Last year I ran this post about effective altruism funds. As I wrote in that post:
I’m using “fund” as a bit of a term of art here. A “fund” is when you donate to a specific grantmaker, and they donate the money as they see fit. Grantmakers specialize in charity evaluation, so they’re more likely to know about new exciting opportunities, to know which charities are unexpectedly poorly or skillfully run, and to be able to assess complex data about which interventions are best.
If you know about a fund I don’t know about, please drop a link in the comments. I also appreciate any additional information you have that might be relevant to donation decisions (especially red flags at any fund). I intend to keep this reasonably up-to-date and to rerun the post every year to help guide donation decisions.
If you’re a grantmaker, I encourage you to consider starting your own fund! More competition means more choices for donors and higher standards for grantmakers. I think it’d be particularly cool to see more funds with a unique mission, like the Patient Philanthropy Fund or the Incubated Charities Fund.
I’m updating my list for this year. If you know of any new funds or relevant facts about older funds, please let me know in the comment section. Thank you!
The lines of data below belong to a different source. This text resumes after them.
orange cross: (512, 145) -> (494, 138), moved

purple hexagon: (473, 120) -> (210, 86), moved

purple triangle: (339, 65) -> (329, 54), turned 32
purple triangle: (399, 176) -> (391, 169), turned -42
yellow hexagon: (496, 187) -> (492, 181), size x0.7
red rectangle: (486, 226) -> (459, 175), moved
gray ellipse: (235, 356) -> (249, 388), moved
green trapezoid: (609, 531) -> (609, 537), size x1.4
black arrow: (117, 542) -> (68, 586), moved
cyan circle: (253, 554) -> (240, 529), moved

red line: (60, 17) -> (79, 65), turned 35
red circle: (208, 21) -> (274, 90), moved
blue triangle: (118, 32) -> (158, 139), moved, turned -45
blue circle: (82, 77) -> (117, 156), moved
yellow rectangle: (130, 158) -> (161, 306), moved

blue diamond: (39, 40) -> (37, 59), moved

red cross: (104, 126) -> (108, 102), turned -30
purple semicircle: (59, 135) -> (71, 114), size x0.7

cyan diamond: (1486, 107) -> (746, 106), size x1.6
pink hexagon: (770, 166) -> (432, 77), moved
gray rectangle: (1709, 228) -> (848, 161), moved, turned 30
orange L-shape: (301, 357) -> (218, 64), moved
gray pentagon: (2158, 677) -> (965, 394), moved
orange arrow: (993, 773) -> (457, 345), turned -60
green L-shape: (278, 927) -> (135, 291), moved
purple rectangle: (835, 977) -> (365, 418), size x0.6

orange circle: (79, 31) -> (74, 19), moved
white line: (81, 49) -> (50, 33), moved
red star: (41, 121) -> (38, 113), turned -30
Perhaps the most important new development is Giving What We Can's reviews of several funds, which people considering donating to said funds should probably take a look at: https://www.givingwhatwecan.org/en-US/why-and-how-gwwc-evaluates-the-evaluators#how-we-chose-which-evaluators-to-investigate-in-2023
Giving What We Can also has its own funds now (one each for global poverty, animal welfare, and longtermism), but they actually say in advance which orgs they're going to regrant those funds to, so this is more like "a convenient way to defer to GWWC's recommendations as explained in the above reviews" than the "give experts more flexibility" model of the other funds.
The Longtermism Fund is now called the Emerging Challenges Fund.
Longview also now has a Nuclear Weapons Policy Fund: https://www.longview.org/fund/nuclear-weapons-policy-fund/
Giving Green now has their own fund: https://www.givinggreen.earth/give
The Life You Can Save has seven different funds: https://www.thelifeyoucansave.org/cause-funds/
There's also some stuff about tax deductions but it's more boring so I'm relegating it to a separate comment.